Patient–prosthesis mismatch (PPM) is a well-known issue in patients undergoing aortic valve replacement and is associated with suboptimal hemodynamic performance, including higher transvalvular gradients and delayed left ventricular mass regression [16]. In surgical aortic valve replacement, predicting PPM remains challenging, as prosthesis sizing is determined intraoperatively, unlike transcatheter approaches where preprocedural imaging allows more precise annular assessment. The indexed effective orifice area (iEOA), calculated by relating prosthetic valve area to body surface area, has been used as a surrogate parameter; however, its clinical applicability and threshold values remain debated, particularly in heterogeneous patient populations and across different body habitus groups [6,17]. Previous studies have shown that a considerable proportion of patients undergoing SAVR receive relatively small prostheses, with moderate PPM reported in up to 60% of cases in some series and severe PPM in approximately 5–10% [18,19]. These observations have increased the focus on strategies aimed at implanting the largest feasible prosthesis, including aortic root enlargement when necessary, despite the associated increase in operative complexity [20,21]. In our series, a prosthesis size of 25 mm or greater was used in most patients, while root enlargement was required in only a small proportion, suggesting that adequate valve sizing can be achieved in many cases. In our practice, the continuous-suture technique was used as the routine implantation approach in eligible SAVR cases rather than being reserved exclusively for patients with a small aortic annulus. However, in patients with a relatively small annulus, the reduced amount of annular foreign material and absence of pledgets may facilitate implantation of an adequately sized prosthesis. Nevertheless, because PPM was not formally assessed using indexed effective orifice area criteria, this potential advantage should be interpreted as hypothesis-generating rather than definitive. Within these limitations, the distribution of prosthesis sizes in our cohort suggests that continuous suturing may facilitate implantation of appropriately sized valves without routinely requiring root enlargement, even in a population with a high proportion of combined procedures.

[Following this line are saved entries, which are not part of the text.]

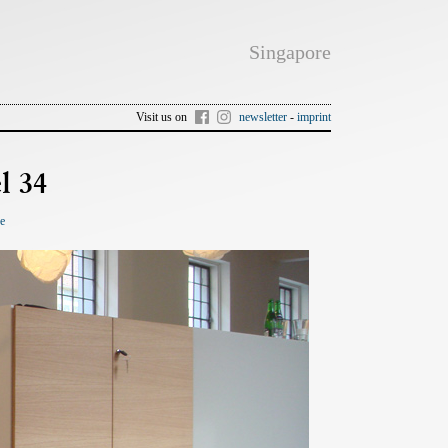
Singapore
Visit us on
newsletter
-
imprint
l 34
re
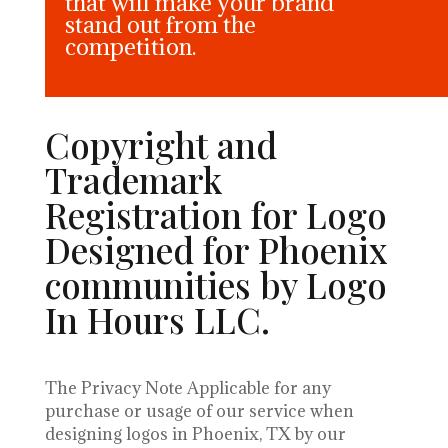
that will make your brand
stand out from the
competition.
Copyright and
Trademark
Registration for Logo
Designed for Phoenix
communities by Logo
In Hours LLC.
The Privacy Note Applicable for any
purchase or usage of our service when
designing logos in Phoenix, TX by our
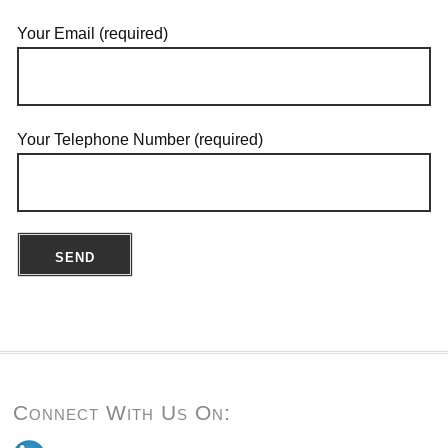
Your Email (required)
Your Telephone Number (required)
Connect With Us On:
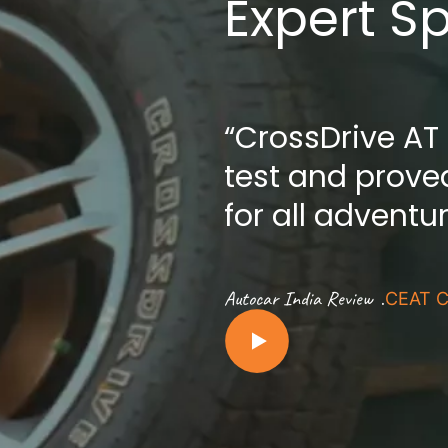
Expert S
“CrossDrive AT
test and proved
for all adventu
.
Autocar India Review
CEAT C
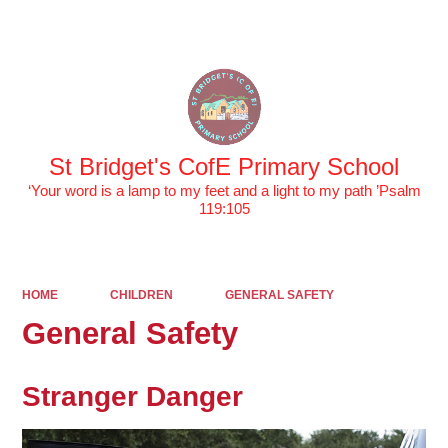
Powered by
Translate
St Bridget's CofE Primary School
‘Your word is a lamp to my feet and a light to my path ’Psalm
119:105
HOME
CHILDREN
GENERAL SAFETY
General Safety
Stranger Danger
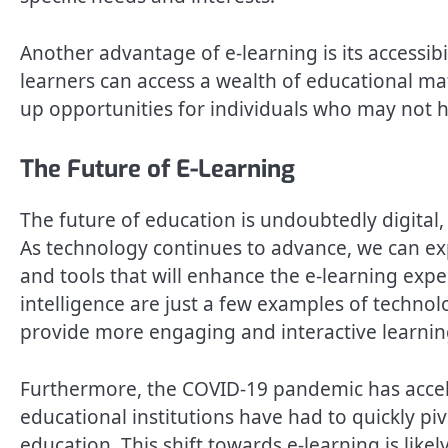
Another advantage of e-learning is its accessib
learners can access a wealth of educational ma
up opportunities for individuals who may not h
The Future of E-Learning
The future of education is undoubtedly digital, 
As technology continues to advance, we can ex
and tools that will enhance the e-learning experi
intelligence are just a few examples of technol
provide more engaging and interactive learnin
Furthermore, the COVID-19 pandemic has accele
educational institutions have had to quickly piv
education. This shift towards e-learning is like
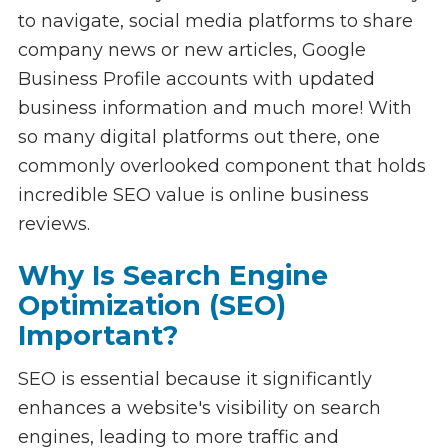
to navigate, social media platforms to share
company news or new articles, Google
Business Profile accounts with updated
business information and much more! With
so many digital platforms out there, one
commonly overlooked component that holds
incredible SEO value is online business
reviews.
Why Is Search Engine
Optimization (SEO)
Important?
SEO is essential because it significantly
enhances a website's visibility on search
engines, leading to more traffic and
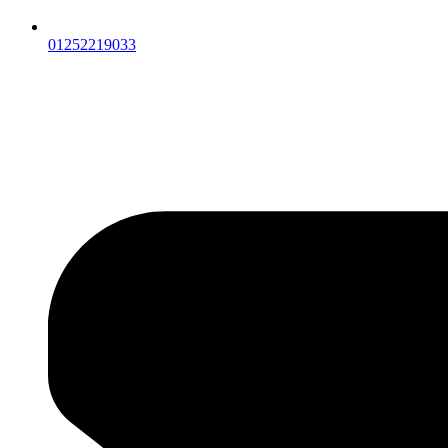
01252219033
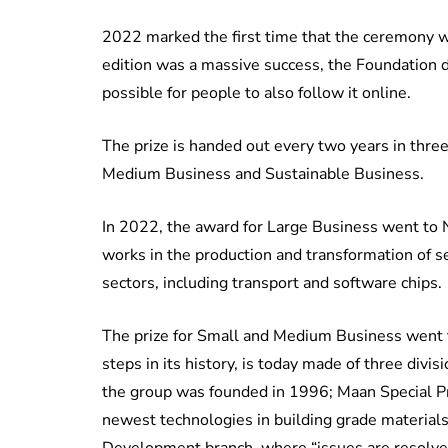
2022 marked the first time that the ceremony w
edition was a massive success, the Foundation de
possible for people to also follow it online.
The prize is handed out every two years in three
Medium Business and Sustainable Business.
In 2022, the award for Large Business went to
works in the production and transformation of s
sectors, including transport and software chips.
The prize for Small and Medium Business went t
steps in its history, is today made of three divi
the group was founded in 1996; Maan Special Pro
newest technologies in building grade material
Development branch, where “issues are resolved 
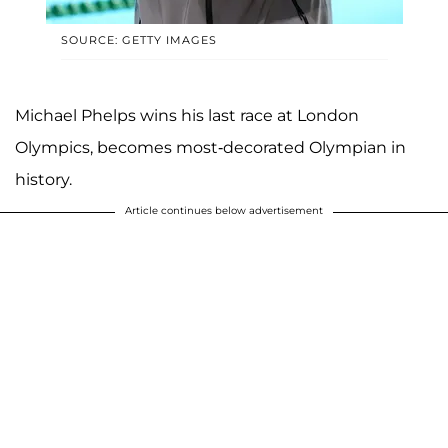
SOURCE: GETTY IMAGES
Michael Phelps wins his last race at London
Olympics, becomes most-decorated Olympian in
history.
Article continues below advertisement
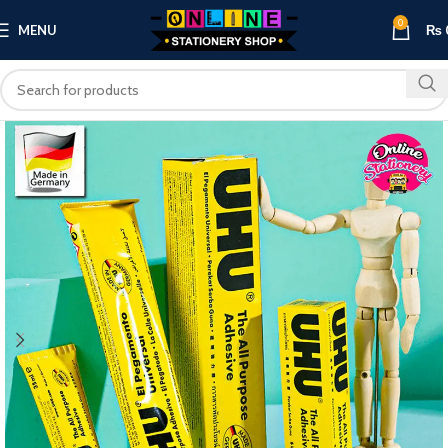
0
MENU
₨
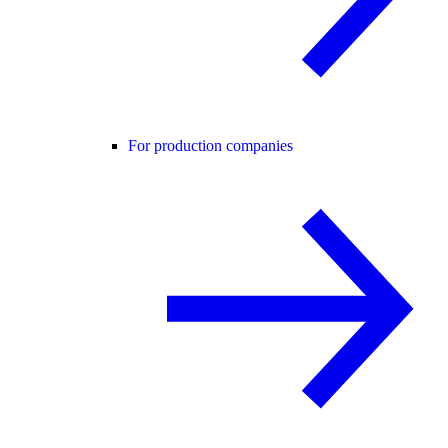
For production companies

This study has several limitations. First, the absence of a control group using the interrupted suture technique limits direct comparison regarding the safety and effectiveness of the continuous suture approach. In addition, the retrospective design and the fact that all procedures were performed at a single center by the same surgical team may limit the generalizability of the findings. The study population was also heterogeneous, including both isolated and combined procedures, which may have influenced the observed outcomes. Although follow-up duration was reported, survival status and clinical outcomes were based on available hospital records and outpatient follow-up data, and longer-term outcomes may not have been fully captured. Finally, the relatively small sample size and limited follow-up period do not allow firm conclusions regarding long-term results.

5. Conclusions

In conclusion, in our experience, the continuous suture technique provided acceptable early and mid-term outcomes in a heterogeneous patient population undergoing surgical aortic valve replacement. The technique allowed implantation of adequately sized prosthetic valves while maintaining relatively short cross-clamp times, even in combined procedures. However, given the retrospective design and the absence of a comparative control group, our findings should be interpreted with caution. Further studies, particularly prospective analyses, are required to better define the role of this technique in routine clinical practice.